Révo­lu­tion verte dans le désert

Dans les zones agri­coles tradi­tion­nelles d’Égypte, sur les sols allu­viaux des bords du Nil, les bonnes terres se font rares. Plusieurs projets tentent de trans­former le désert en terre arable. Mais la démarche est-elle durable?

Les andains s’étendent jusqu’à la plan­ta­tion de dattiers en bordure du terrain. Chacun contient 60 t de compost, qui fume et embaume l’air. « On en mange­rait presque », sourit Taissir Saqr, portant une poignée à son nez. Derrière lui, un trac­teur passe un retour­neur dans l’un des tas. La tempé­ra­ture du compost ne doit pas dépasser 65° sous peine de tuer les micro-orga­nismes. C’est pour­quoi on le retourne et l’arrose régu­liè­re­ment. « J’en prends soin comme de mes enfants », plai­sante Taissir Saqr. La ferme Sekem produit chaque année 8 000 tonnes de ce précieux amen­de­ment.

« Le compos­tage est au cœur de notre méthode », explique Angela Hofmann en parcou­rant le terrain du regard. Depuis le début des années 1980, elle dirige l’activité agri­cole de cette exploi­ta­tion fondée par Ibrahim Abou­leish, à 60 km au nord-est du Caire. « Quand nous avons commencé, il n’y avait que du sable. » L’Égypte est couverte à 90 % de désert. Ibrahim Abou­leish et ses colla­bo­ra­teurs l’ont fait verdir. Aujourd’hui, fenouil, carvi, molène, sésame, blé, auber­gines et tomates sont produits sur l’exploitation.

La pédo­ge­nèse par le compost

Angela Hofmann compte parmi les pion­niers de la ferme Sekem.

Comment trans­former un désert en terre fertile ? Une large cein­ture d’arbres a d’abord été plantée pour l’ombre et la protec­tion contre le vent. Les initia­teurs du projet ont ensuite creusé des puits et épandu du compost, de la boue, du fumier de vache et d’autres substances orga­niques. Puis ils ont semé et irrigué. Dans un premier temps, les champs ont été inondés, mais désor­mais un réseau de tuyaux alimente des arro­seurs et un dispo­sitif effi­cace d’irrigation goutte à goutte. « Notre consom­ma­tion d’eau a été divisée par deux. »

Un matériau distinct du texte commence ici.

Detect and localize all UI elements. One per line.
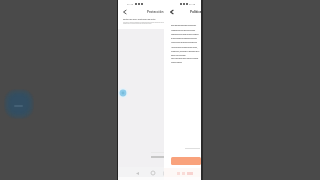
staticText: Consulta y acepta la política de privaci… (123, 21, 164, 25)
button[interactable]: Back (133, 169, 141, 177)
button[interactable]: Back (167, 7, 177, 17)
staticText: El responsable del tratamiento podrá con… (171, 37, 202, 43)
staticText: Política (190, 9, 202, 14)
staticText: Este apartado describe la protección (171, 24, 202, 27)
staticText: Protección de datos (147, 10, 178, 14)
button[interactable] (171, 157, 201, 165)
button[interactable]: Highlight (4, 89, 34, 119)
staticText: Política de uso y protección de datos (123, 18, 156, 21)
staticText: Cualquiera de los datos personales facil… (171, 29, 202, 35)
staticText: Usted es titular del derecho de acceso, … (171, 46, 202, 56)
staticText: 21:15 (127, 2, 134, 5)
staticText: 21:15 (189, 2, 196, 5)
button[interactable]: Back (120, 7, 130, 17)
button[interactable]: Home (149, 169, 157, 177)
staticText: Para más información puede consultar nue… (171, 57, 202, 63)
button[interactable]: Recents (161, 169, 169, 177)
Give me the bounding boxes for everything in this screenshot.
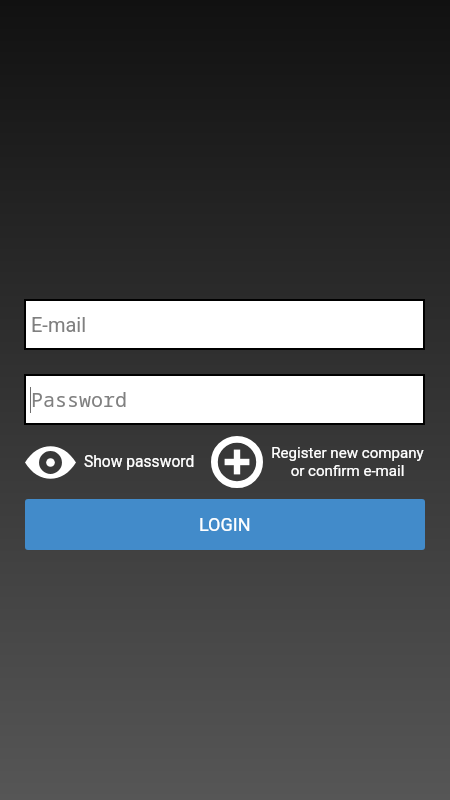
button[interactable]: Password <box>26 376 423 423</box>
staticText: E-mail <box>31 313 87 336</box>
other: Register new company or confirm e-mail <box>211 436 263 488</box>
staticText: LOGIN <box>199 514 251 535</box>
button[interactable]: Show password <box>25 436 195 488</box>
button[interactable]: LOGIN <box>25 499 425 550</box>
staticText: Register new company or confirm e-mail <box>271 444 424 480</box>
staticText: Show password <box>84 453 195 471</box>
other: Show password <box>25 447 76 478</box>
staticText: Password <box>31 386 127 413</box>
button[interactable]: Register new company or confirm e-mail <box>211 436 424 488</box>
button[interactable]: E-mail <box>26 301 423 348</box>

Au fil des ans s’est formée une couche d’humus de 30 cm d’épaisseur. Le compost joue un rôle central dans ce processus. Après un apport initial de 40 à 50 t à l’hectare mélan­gées au sable du désert, 10 t par campagne sont épan­dues. Il est essen­tiel d’alterner les cultures et d’éviter la mise en jachère. « Sinon, le désert reprend rapi­de­ment ses droits », souligne Angela Hofmann.

Sekem est aujourd’hui le premier produc­teur égyp­tien de plantes à infu­sion et livre du sésame à des boulan­ge­ries partout dans le pays. L’entreprise colla­bore sur 3 000 ha avec des exploi­tants sous contrat. Elle exporte herbes et plantes médi­ci­nales culti­vées sous label bio. Elle fabrique même des vête­ments avec le coton issu de ses champs.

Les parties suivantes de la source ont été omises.